The explosion in KRW risk-reversals in response to geopolitical developments around North Korea has garnered a lot of attention. The 1.5 pt. the spike in 1Y 25D riskies is understandable when risks around a baseline non-military resolution to the current conflict are so acute, but is notable for the extent to which it has overshot the sell-off in won (refer above chart).
We found three other instances of similar spot skews disconnect in the post-GFC data, but unfortunately, the small sample size and the inconsistency of market developments in those episodes leave us with no reliable priors for how either USDKRW spot or riskies themselves might respond in the current instance.
Selling USDKRW vols and risk-reversals has historically been big winners since the crisis despite the odd bout of equity volatility, and geopolitical conflicts in the Korean peninsula, in particular, have been short-lived affairs in the past that rewarded sellers of risk premium. That may well turn out to be the correct template to follow once again, but we judge the downside from being catastrophically wrong too high to fade skews outright.
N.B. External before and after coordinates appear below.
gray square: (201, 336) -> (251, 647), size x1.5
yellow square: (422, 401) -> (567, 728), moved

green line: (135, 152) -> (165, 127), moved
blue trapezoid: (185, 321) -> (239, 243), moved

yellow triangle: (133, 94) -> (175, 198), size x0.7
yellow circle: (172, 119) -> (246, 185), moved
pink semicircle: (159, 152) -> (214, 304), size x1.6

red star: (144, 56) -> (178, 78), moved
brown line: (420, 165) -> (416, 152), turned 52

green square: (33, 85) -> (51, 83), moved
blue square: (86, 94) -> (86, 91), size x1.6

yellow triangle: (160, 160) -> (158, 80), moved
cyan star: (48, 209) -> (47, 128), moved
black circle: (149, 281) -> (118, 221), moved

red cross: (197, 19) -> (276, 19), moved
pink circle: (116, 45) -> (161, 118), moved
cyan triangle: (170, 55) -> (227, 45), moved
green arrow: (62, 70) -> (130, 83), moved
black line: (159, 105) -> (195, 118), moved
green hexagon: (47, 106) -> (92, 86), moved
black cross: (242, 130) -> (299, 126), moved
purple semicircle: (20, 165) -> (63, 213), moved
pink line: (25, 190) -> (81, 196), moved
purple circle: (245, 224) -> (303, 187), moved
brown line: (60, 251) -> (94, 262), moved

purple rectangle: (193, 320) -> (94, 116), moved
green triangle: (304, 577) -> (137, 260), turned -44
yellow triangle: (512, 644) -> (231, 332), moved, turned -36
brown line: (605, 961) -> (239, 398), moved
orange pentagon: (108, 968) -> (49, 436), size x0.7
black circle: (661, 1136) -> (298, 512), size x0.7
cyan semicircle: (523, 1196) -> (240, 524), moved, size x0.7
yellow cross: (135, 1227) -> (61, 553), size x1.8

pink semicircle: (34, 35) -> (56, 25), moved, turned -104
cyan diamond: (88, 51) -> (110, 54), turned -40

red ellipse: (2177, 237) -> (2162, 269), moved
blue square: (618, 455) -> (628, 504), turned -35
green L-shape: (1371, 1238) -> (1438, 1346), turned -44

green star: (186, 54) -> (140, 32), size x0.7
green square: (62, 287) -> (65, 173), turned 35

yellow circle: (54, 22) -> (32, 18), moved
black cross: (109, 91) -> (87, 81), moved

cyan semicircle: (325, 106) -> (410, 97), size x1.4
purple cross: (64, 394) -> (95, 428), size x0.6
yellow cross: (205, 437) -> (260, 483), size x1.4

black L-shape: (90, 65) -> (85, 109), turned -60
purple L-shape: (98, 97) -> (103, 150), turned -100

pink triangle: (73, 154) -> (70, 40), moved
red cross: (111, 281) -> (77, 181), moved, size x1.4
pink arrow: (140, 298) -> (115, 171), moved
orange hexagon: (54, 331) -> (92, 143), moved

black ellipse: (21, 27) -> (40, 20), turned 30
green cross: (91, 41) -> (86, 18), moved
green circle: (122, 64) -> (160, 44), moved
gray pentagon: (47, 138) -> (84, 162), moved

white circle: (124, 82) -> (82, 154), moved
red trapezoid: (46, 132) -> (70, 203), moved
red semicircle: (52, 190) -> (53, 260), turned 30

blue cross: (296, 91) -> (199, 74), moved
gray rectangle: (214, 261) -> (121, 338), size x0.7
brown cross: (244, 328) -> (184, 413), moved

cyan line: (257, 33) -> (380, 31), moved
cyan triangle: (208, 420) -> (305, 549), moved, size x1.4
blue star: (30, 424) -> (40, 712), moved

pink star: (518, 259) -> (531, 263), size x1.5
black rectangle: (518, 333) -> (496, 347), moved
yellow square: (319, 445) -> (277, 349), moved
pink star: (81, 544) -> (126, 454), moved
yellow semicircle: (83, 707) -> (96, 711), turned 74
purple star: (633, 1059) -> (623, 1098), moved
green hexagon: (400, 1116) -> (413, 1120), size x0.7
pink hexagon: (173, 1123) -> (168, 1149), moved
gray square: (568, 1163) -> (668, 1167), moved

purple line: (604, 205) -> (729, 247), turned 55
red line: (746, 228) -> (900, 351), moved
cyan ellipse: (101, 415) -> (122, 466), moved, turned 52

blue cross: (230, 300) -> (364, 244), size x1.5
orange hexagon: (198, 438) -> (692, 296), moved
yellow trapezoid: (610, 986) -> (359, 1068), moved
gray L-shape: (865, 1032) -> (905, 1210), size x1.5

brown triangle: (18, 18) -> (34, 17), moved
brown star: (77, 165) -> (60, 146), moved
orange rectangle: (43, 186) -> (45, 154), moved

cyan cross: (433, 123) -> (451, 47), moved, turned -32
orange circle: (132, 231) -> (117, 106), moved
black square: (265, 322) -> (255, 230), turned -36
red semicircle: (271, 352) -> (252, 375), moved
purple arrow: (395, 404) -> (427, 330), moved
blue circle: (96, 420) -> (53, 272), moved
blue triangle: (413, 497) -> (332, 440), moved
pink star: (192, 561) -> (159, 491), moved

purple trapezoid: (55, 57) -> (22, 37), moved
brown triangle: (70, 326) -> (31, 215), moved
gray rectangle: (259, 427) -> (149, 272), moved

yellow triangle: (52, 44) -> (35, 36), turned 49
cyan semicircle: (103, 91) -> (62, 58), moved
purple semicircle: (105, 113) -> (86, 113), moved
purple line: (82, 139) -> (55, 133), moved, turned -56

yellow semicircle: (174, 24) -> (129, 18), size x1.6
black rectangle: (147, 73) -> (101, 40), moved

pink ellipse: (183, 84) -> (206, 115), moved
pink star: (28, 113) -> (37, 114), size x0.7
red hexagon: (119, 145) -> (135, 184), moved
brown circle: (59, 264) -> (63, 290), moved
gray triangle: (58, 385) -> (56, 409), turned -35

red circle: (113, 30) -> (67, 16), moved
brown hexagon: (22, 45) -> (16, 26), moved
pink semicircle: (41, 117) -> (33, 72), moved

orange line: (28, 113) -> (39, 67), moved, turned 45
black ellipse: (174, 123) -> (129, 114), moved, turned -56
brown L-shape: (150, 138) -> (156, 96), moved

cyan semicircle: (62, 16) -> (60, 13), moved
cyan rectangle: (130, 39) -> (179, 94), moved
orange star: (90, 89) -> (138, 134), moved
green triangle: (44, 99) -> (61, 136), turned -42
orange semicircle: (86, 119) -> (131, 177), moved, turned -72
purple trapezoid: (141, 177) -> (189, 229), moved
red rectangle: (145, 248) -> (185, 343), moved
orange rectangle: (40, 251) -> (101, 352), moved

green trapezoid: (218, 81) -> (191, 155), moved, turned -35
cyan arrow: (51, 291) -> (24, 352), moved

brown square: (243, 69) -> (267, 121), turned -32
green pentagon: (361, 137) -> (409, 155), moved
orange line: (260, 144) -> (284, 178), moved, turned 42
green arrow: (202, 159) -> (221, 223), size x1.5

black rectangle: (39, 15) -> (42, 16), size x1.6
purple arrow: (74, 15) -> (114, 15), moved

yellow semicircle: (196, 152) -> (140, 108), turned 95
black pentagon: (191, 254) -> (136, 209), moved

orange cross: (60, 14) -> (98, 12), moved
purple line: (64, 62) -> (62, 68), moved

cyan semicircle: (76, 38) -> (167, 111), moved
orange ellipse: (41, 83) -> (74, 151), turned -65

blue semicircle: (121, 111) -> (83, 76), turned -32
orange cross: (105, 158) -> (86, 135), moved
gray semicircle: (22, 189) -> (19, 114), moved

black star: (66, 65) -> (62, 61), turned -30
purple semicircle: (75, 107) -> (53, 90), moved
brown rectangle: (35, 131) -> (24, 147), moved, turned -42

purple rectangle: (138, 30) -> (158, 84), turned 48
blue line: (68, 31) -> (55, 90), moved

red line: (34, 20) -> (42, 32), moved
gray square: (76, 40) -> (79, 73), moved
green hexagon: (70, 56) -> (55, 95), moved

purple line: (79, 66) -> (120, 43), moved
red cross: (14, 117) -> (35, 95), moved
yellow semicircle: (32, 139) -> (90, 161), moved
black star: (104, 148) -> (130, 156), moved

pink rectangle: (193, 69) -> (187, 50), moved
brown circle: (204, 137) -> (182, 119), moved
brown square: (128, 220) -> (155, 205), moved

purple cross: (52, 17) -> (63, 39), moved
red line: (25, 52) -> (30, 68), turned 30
Valuation matters too in that despite their optical bounce, risk-reversals/ATM ratios around 30% are in fact below the post-2009 average, meaning it is more the case that skews were at multi-year depressed levels earlier in the year than overly expensive currently. In the absence of an open-and-shut valuation case and unpredictability of the geopolitics, any short skew trades need to be of the defined premium, bearish won variety.
Hence, we favor 1*2*1 USD call/KRW put butterflies with asymmetric strikes that can retain some positive P/L even in the tail event of an outsized USDKRW rally through the far strike. The above table lists a selection of USD call fly strikes that satisfy a set of (arbitrary) criteria on pricing and leverage optics and suggests 2M 1160-1200-1220strike selections offer a decent value.